Bo looks at me briefly, his face shrouded in disappointment. As if he’d wished he hadn’t been the first. Which strikes me as incredibly selfless. I, on the other hand, enjoyed hearing that I was the only one who’d given him that acceptance. Perhaps, if I give him the full truth of what that night meant to me, it’ll redeem me some. He deserves to hear it, regardless.

“It was the very first time anyone had paid attention to that part of me during sex. None of my hookups or my ex included all of me in their lust. I felt wholly desired with you, Bo. Not just the best bits.”

Silently, we pull into a parking lot behind the restaurant.

“You deserve to have that in every experience,” he says adamantly, parking the car and twisting his upper body to face me head-on. I feel my throat tighten at the intensity in his eye, and I grow lightheaded. “Thank you for giving that to me, when no one had given it to you.”

The strange thing is, I don’t think I did anything at all. Being with Bo was one of the easiest things I think I’ve ever done. Which, in a life filled with daily, mundane challenges, feels rather significant.
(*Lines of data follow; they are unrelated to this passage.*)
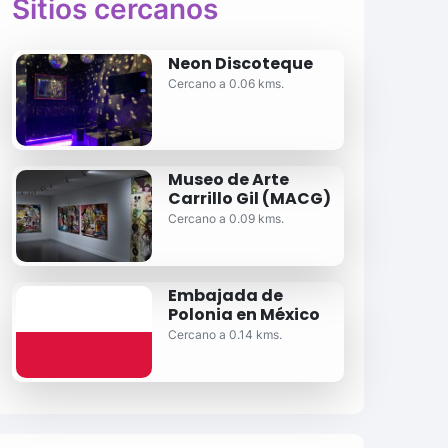
Sitios cercanos
Neon Discoteque
Cercano a 0.06 kms.
Museo de Arte
Carrillo Gil (MACG)
Cercano a 0.09 kms.
Embajada de
Polonia en México
Cercano a 0.14 kms.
“I think we handled that question very maturely,” I say, lifting my chin and attempting to catch his eye.

Bo nods, his usual relaxed and happy demeanour returning slowly, starting in his eyes and then pulling up his lips. “Yeah, me too.”

“I’m starving,” I whisper, tilting my head toward the restaurant.

“Yeah, me too,” Bo says, his stoic eyes held on me.

There should be Olympic medals for this level of restraint, I think, opening my door.